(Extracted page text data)

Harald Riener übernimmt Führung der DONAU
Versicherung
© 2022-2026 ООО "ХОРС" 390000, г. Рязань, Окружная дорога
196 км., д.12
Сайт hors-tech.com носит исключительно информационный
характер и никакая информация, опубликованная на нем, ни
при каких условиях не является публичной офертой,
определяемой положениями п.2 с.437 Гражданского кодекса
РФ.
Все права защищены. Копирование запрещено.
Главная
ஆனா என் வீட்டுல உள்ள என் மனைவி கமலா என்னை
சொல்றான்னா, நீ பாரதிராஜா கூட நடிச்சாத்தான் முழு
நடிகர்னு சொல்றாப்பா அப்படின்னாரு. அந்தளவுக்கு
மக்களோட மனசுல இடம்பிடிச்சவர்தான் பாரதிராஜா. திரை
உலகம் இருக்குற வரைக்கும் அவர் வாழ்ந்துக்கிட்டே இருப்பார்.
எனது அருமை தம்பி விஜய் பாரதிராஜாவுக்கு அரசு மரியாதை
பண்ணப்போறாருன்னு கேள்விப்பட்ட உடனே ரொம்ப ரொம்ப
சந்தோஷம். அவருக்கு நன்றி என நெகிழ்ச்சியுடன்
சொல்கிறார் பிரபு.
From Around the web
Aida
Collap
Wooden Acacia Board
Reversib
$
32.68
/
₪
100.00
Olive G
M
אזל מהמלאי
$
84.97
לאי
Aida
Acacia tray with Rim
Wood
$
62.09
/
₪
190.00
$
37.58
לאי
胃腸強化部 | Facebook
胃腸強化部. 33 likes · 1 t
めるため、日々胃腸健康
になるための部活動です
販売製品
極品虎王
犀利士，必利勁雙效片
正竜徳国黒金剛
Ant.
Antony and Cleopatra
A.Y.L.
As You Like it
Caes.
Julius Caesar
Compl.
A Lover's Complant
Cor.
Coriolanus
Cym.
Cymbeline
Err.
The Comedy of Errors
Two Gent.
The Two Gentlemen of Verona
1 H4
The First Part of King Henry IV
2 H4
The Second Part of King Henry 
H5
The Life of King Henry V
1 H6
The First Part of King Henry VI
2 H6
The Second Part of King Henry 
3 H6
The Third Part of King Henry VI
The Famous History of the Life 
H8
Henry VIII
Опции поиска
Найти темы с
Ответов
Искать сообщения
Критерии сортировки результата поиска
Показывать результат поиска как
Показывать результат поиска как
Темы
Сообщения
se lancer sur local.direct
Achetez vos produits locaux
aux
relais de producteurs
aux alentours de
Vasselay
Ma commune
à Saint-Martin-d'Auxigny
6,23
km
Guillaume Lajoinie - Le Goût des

▶ What is needed:
Reproduce every line above containing "Henry".

▶ Response box:
The First Part of King Henry IV
The Second Part of King Henry 
The Life of King Henry V
The First Part of King Henry VI
The Second Part of King Henry 
The Third Part of King Henry VI
Henry VIII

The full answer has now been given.